I expect many will compare Cold Skin to The Shape of Water, Guillermo Del Toro’s adult fairy tale, set against the backdrop of the Cold War that depicted a loving, sexual relationship between a mute woman and an amphibian man. Xavier Gens’ hotly anticipated Gothic chiller which is set in 1914 at the start of World War I, also features a romance between a subaquatic creature and a human, and truth be told, the creatures even look alike. It’s enough to warrant a comparison but in all honesty, that’s where the similarities end. Cold Skin is is no way as emotionally absorbing as The Shape of Water, but Xavier Gens takes the material seriously enough, allowing us to care for the creature and hope she’ll survive till the end. And that may be enough to carry you through until the final credits roll.
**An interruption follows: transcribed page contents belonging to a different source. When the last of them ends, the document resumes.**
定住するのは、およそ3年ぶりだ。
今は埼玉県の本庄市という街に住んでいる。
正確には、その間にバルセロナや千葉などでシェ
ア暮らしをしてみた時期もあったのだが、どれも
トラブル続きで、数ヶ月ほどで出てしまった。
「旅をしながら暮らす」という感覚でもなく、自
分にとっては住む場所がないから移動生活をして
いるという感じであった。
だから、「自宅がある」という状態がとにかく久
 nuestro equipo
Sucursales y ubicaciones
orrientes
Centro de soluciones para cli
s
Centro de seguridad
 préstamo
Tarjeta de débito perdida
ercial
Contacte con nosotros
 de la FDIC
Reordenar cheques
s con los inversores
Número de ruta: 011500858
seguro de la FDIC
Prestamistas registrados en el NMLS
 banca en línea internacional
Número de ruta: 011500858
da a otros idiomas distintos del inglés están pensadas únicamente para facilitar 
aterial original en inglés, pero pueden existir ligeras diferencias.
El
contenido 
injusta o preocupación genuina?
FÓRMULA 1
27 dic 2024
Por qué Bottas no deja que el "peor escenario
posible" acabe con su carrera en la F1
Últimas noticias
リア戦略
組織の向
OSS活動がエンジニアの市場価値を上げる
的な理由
Based on Albert Sánchez Piñol’s novel of the same name, Cold Skin tells of a nameless meteorologist (David Oakes) who has agreed to be marooned on an empty island along the Antarctic Circle for an entire year in order to observe the weather. To his surprise, he meets a rugged, deranged lighthouse keeper named Gruner (Ray Stevenson) and a female sea creature whom Gruner has made his slave. Only she’s not the only sea creature living below the island’s icy depths. Night after night, hordes of other creatures rise up from the sea in an attempt to overtake the island’s lighthouse, and now our nameless meteorologist has no choice but to join Gruner in battle if he hopes to stay alive.
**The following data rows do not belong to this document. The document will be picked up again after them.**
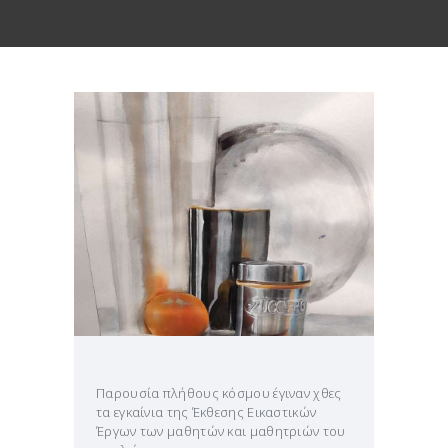
Παρουσία πλήθους κόσμου έγιναν χθες
τα εγκαίνια της Έκθεσης Εικαστικών
Έργων των μαθητών και μαθητριών του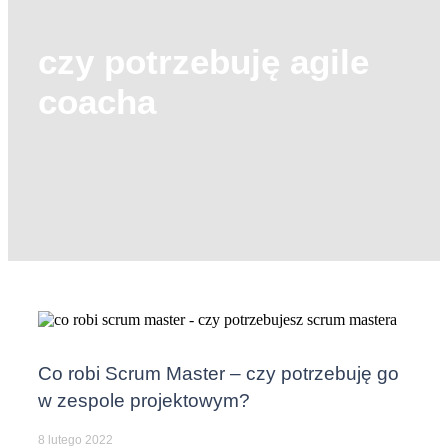
czy potrzebuję agile
coacha
Co robi Scrum Master – czy potrzebuję go
w zespole projektowym?
8 lutego 2022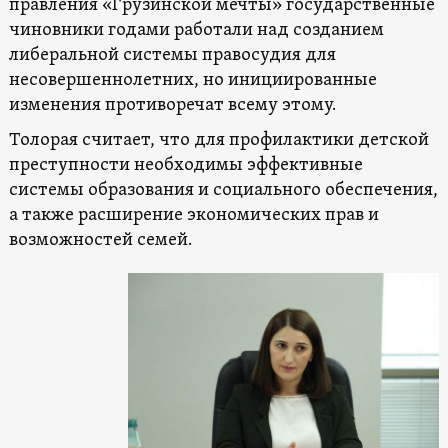
правления «Грузинской мечты» государственные
чиновники годами работали над созданием
либеральной системы правосудия для
несовершеннолетних, но инициированные
изменения противоречат всему этому.
Толорая считает, что для профилактики детской
преступности необходимы эффективные
системы образования и социального обеспечения,
а также расширение экономических прав и
возможностей семей.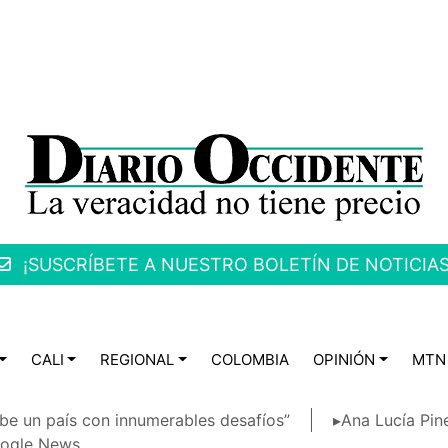
¡SUSCRÍBETE A NUESTRO BOLETÍN DE NOTICIAS
CALI
REGIONAL
COLOMBIA
OPINIÓN
MTN
be un país con innumerables desafíos”
▸Ana Lucía Pin
ogle News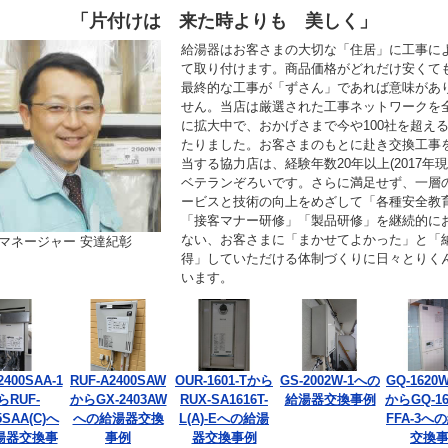
「片付けは 来た時よりも 美しく」
給湯器はお客さまの大切な「住居」に工事に
て取り付けます。商品価格がどれだけ安くて
最終的な工事が「ずさん」であれば意味があ
せん。当店は厳選された工事ネットワークを
に拡大中で、おかげさまで今や100社を超え
たりました。お客さまのもとに赴き交換工事
当する協力店は、経験年数20年以上(2017年現
ベテランぞろいです。さらに満足せず、一層
ービスと技術の向上をめざして「各種安全教
「接客マナー研修」「製品研修」を継続的に
ない、お客さまに「まかせてよかった」と「
マネージャー 安達紀彰
得」していただける体制づくりに日々とりく
います。
2400SAA-1
RUF-A2400SAW
OUR-1601-Tから
GS-2002W-1への
GQ-1620W
らRUF-
からGX-2403AW
RUX-SA1616T-
給湯器交換事例
からGQ-16
5SAA(C)へ
への給湯器交換
L(A)-Eへの給湯
FFA-3へ
湯器交換事
事例
器交換事例
交換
Cold Skin is a small, slickly paced, well-acted creature feature that just so happens to be both thrilling in places and heart-rending in others. It is also Xavier Gens’ most assured and accomplished work to date and features two fine performances by Oakes and Stevenson who do their best to convey their roles despite some poor dialogue. Stevenson, in particular, should be applauded for his performance as the shaken misanthrope, giving it his very all, even in scenes where he dives deep into a romance with the creature (yes, the movie goes there). Even more impressive is Spanish actress Aura Garrido playing the eerily beautiful Aneris, whose innocence exposes the worst of mankind. As one would expect, it doesn’t take long before our nameless protagonist comes to see the “humanity” in the creature and begins to sympathize with her. “We are never very far from those we hate,” he reads from his diary, “for this very reason, we shall never be close to those we love.”
Cold Skin name-checks Charles Darwin midway through and even opens with a famous quote from Nietzsche, “Whoever fights monsters should see to it that in the process he does not become a monster. And if you gaze long enough into an abyss, the abyss will gaze back into you.” Unfortunately, the film tries too hard to hammer home these philosophies leaving me to believe the screenplay writers (all three) believe it to be deeper than it really is. That said, Cold Skin works well as a siege movie, with the men desperately trying to defend their base, while the “monsters” desperately try to tear it down. This shouldn’t come as a surprise for anyone familiar with the director’s work since he has pretty much built a career making siege films (see, Frontiers and The Divide); but Cold Skin also works extremely well when centering on the twisted love triangle between the two men and the fish-woman they both fall in “love” with. In short, there’s enough suspense, and visual imagination, to smooth the edges of the movie’s problems and recommend seeing.